By the afternoon’s end, I have separated out most structures of importance inside the pelvis, having cleared (and thrown) away tangles of vein. We can see clearly how the common iliac artery branches into the internal and external arteries and gives off blood supply to the uterus, rectum, bladder, even through the pelvis to the gluteus muscles and one muscle of the thigh. We can pull on the inferior gluteal artery and nerve and see them tug on the gluteus maximus muscle on the other side of the pelvis. More than anything it is exhilarating to me how much the afternoon and the search for branches among the mess helps me learn what is what and what is where.
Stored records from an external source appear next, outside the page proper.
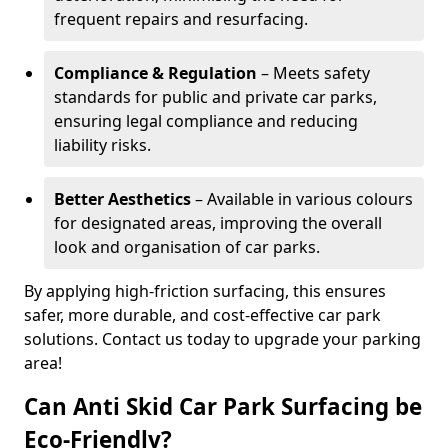
frequent repairs and resurfacing.
Compliance & Regulation
– Meets safety
standards for public and private car parks,
ensuring legal compliance and reducing
liability risks.
Better Aesthetics
– Available in various colours
for designated areas, improving the overall
look and organisation of car parks.
By applying high-friction surfacing, this ensures
safer, more durable, and cost-effective car park
solutions. Contact us today to upgrade your parking
area!
Can Anti Skid Car Park Surfacing be
Eco-Friendly?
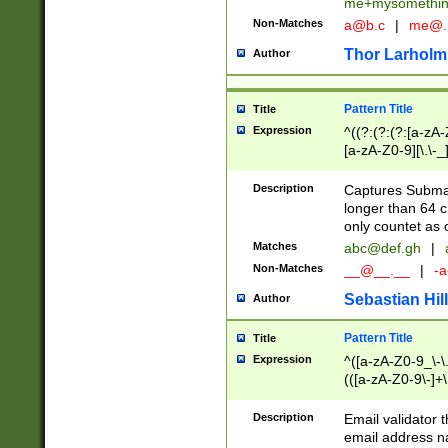
me+mysomethi
Non-Matches
a@b.c
|
me@.
Thor Larholm
Author
Pattern Title
Title
Expression
^((?:(?:(?:[a-zA-
[a-zA-Z0-9][\.\-_
Description
Captures Subma
longer than 64 c
only countet as 
Matches
abc@def.gh
|
Non-Matches
__@__.__
|
-a
Sebastian Hill
Author
Pattern Title
Title
Expression
^([a-zA-Z0-9_\-\.]
(([a-zA-Z0-9\-]+\
Description
Email validator t
email address na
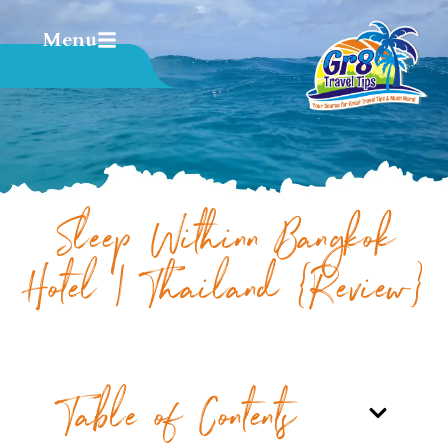
Menu
Sleep Withinn Bangkok
Hotel | Thailand {Review}
Table of Contents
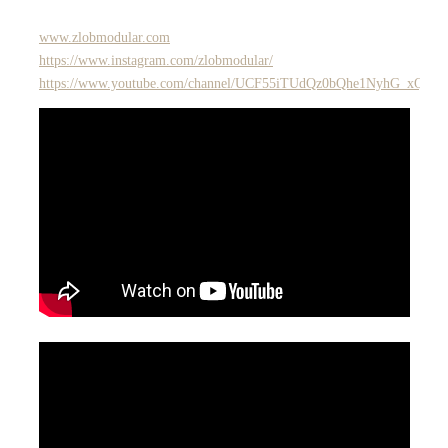
www.zlobmodular.com
https://www.instagram.com/zlobmodular/
https://www.youtube.com/channel/UCF55iTUdQz0bQhe1NyhG_xQ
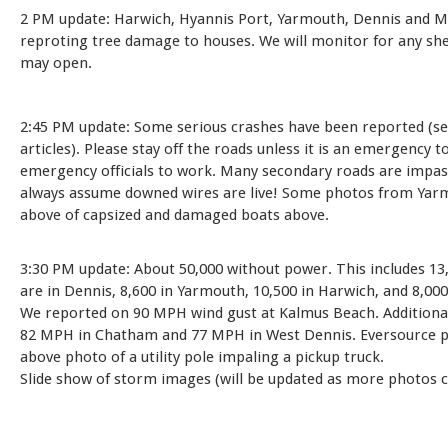
2 PM update: Harwich, Hyannis Port, Yarmouth, Dennis and M
reproting tree damage to houses. We will monitor for any she
may open.
2:45 PM update: Some serious crashes have been reported (s
articles). Please stay off the roads unless it is an emergency t
emergency officials to work. Many secondary roads are impas
always assume downed wires are live! Some photos from Ya
above of capsized and damaged boats above.
3:30 PM update: About 50,000 without power. This includes 13
are in Dennis, 8,600 in Yarmouth, 10,500 in Harwich, and 8,00
We reported on 90 MPH wind gust at Kalmus Beach. Additional
82 MPH in Chatham and 77 MPH in West Dennis. Eversource p
above photo of a utility pole impaling a pickup truck.
Slide show of storm images (will be updated as more photos c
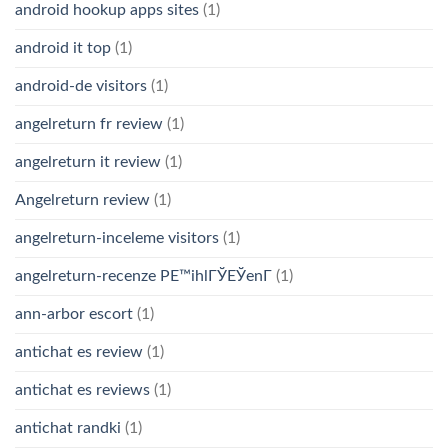
android hookup apps sites
(1)
android it top
(1)
android-de visitors
(1)
angelreturn fr review
(1)
angelreturn it review
(1)
Angelreturn review
(1)
angelreturn-inceleme visitors
(1)
angelreturn-recenze PЕ™ihlГЎЕЎenГ­
(1)
ann-arbor escort
(1)
antichat es review
(1)
antichat es reviews
(1)
antichat randki
(1)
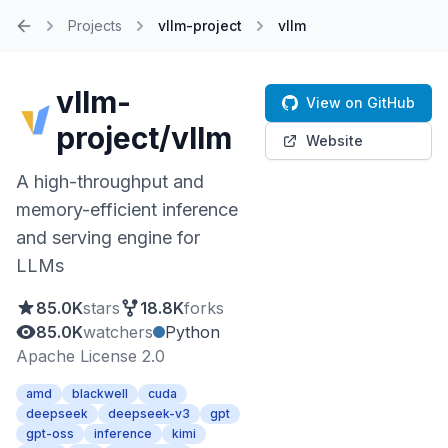
Projects
vllm-project
vllm
Home
vllm-
View on GitHub
project/vllm
Website
A high-throughput and
memory-efficient inference
and serving engine for
LLMs
85.0K
stars
18.8K
forks
85.0K
watchers
Python
Apache License 2.0
amd
blackwell
cuda
deepseek
deepseek-v3
gpt
gpt-oss
inference
kimi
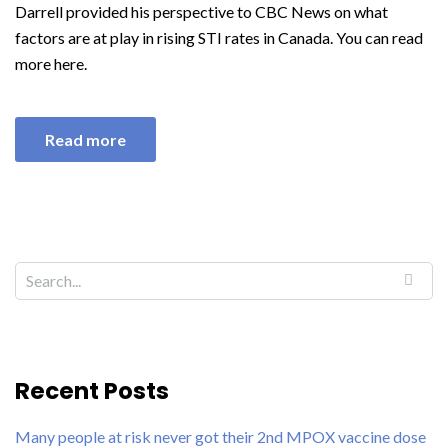
Darrell provided his perspective to CBC News on what
factors are at play in rising STI rates in Canada. You can read
more here.
Read more
Recent Posts
Many people at risk never got their 2nd MPOX vaccine dose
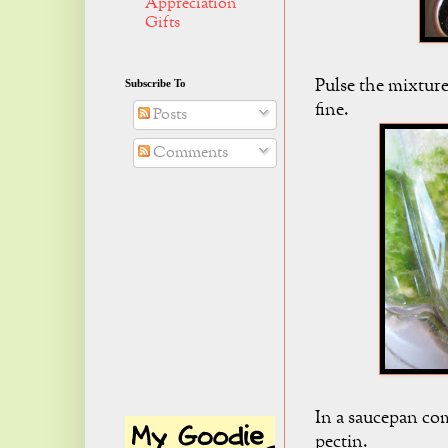
Appreciation
Gifts
Pulse the mixture
Subscribe To
fine.
Posts
Comments
In a saucepan co
pectin.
I do not pay much attention to the spine dissection until Tripler and Raj are through. I can, after all, easily roll the leg around whichever way I want the pelvis to be oriented now that it is disconnected from the upper body on which they are working. They are tired. An afternoon’s work has given them just a three-inch window of the spinal cord, covered by a cloak of dura mater, a tough, membranous coating, translated literally as “tough mother,” which protects the brain and the length of the spinal cord. The cord itself is unimpressive, given its extraordinary function. Eve’s is dark brown and about the diameter of my pinkie, dull in comparison to the sciatic nerve, which shoots out of the pelvis and down the leg and is the size of a sturdy rope and a gorgeous, glistening off-white. The colors of the spinal cords vary from cadaver to cadaver, as they do with all tissues in all structures. A rather incredible look at a dorsal root ganglion has emerged, however, complete with roots and rami, over which you can trace the path that sensory impulses would take to the central nervous system from the rest of the body. It is tiny and perfect and replicated on each side at each vertebra. Crazy.

At the end of this lab, Dr. Goslow holds a question-and-answer session, as the second exam is only days away. We all sit by our cadavers. I clean off little pieces of fat from the body and clear away obscured portions of muscle as I listen. This process that just weeks ago kept me from falling asleep at night is now something I do to occupy myself, strangely satisfying.